Show HN: A Karpathy-style LLM wiki your agents maintain (Markdown and Git)
TL;DR Highlight
WUPHF builds a shared knowledge base using a Git-based Markdown Wiki, enabling multiple AI agents—including Claude and Codex—to autonomously divide and execute tasks.
Who Should Read
Backend and full-stack developers orchestrating multiple AI agents to build automation pipelines, or developers experimenting with long-running agent workflows using Claude Code/Codex CLI.
Core Mechanics
- WUPHF structures AI agents—like Claude Code or Codex CLI—as 'AI employees' with roles such as CEO, PM, and engineer, allowing them to autonomously claim and perform tasks within a shared office environment.
- To prevent context loss, agents rely on a Markdown-based Wiki managed with Git as a 'shared brain,' applying Karpathy’s proposed wiki style to a real-world multi-agent setting.
- The UI supports two modes: a `--tui` mode based on a tmux terminal UI and a web UI for running agents headlessly, requiring Claude Code or Codex CLI and tmux as prerequisites.
- Search employs a BM25-first routing approach, using a heuristic classifier to route short, simple queries to BM25 and more descriptive queries to a cited-answer loop, reporting 85% recall@20 on 500 artifacts.
- The system aims for a positive feedback loop where agents document generated knowledge in the Wiki, which then serves as context for subsequent agent runs.
- Directory structure—including `prompts/`, `evals/`, `mcp/`, and `claude-code-plugin/commands/`—reveals a full-stack agent infrastructure encompassing prompt management, evaluation, MCP tool integration, and Claude Code plugins.

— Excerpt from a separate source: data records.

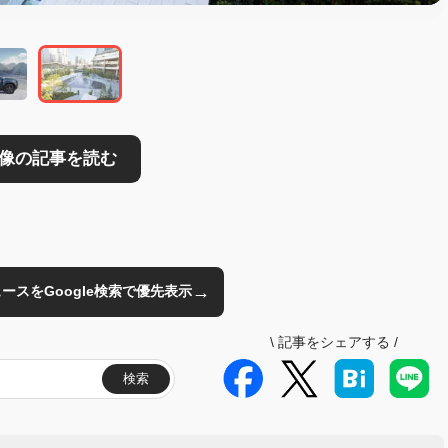
→
のニュースをGoogle検索で優先表示
\
記事をシェアする
/
検索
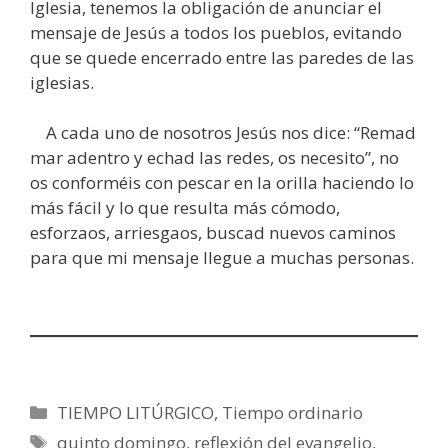
Iglesia, tenemos la obligación de anunciar el
mensaje de Jesús a todos los pueblos, evitando
que se quede encerrado entre las paredes de las
iglesias.
A cada uno de nosotros Jesús nos dice: “Remad
mar adentro y echad las redes, os necesito”, no
os conforméis con pescar en la orilla haciendo lo
más fácil y lo que resulta más cómodo,
esforzaos, arriesgaos, buscad nuevos caminos
para que mi mensaje llegue a muchas personas.
Categorías
TIEMPO LITÚRGICO
,
Tiempo ordinario
Etiquetas
quinto domingo
,
reflexión del evangelio
,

- AGENTS.md, ARCHITECTURE.md, DESIGN-WIKI.md, and TESTING-WIKI.md are included in the repository, enabling agents to read and understand contribution rules.
Evidence
- "Skepticism arose regarding the value of AI automatically accumulating notes, as critical reading and integration into one’s mental model are core to note-taking—simply increasing document volume misses the point."
How to Apply
- If multiple Claude Code sessions struggle with context initialization when handling the same codebase, leverage WUPHF’s AGENTS.md + DESIGN-WIKI.md pattern by designating a repository root as a knowledge document for agents and specifying its inclusion in system prompts at session start.
- To mitigate quality degradation in automatically generated Wiki content, divide it into 'draft' and 'confirmed' directories, injecting only files from the confirmed folder as agent context to filter noise.
- When implementing a BM25 + cited-answer hybrid search, adding explicit rules—such as routing queries containing specific keywords (e.g., function names, file path patterns) to BM25 and others to semantic search—improves stability over relying solely on query length or sentence structure.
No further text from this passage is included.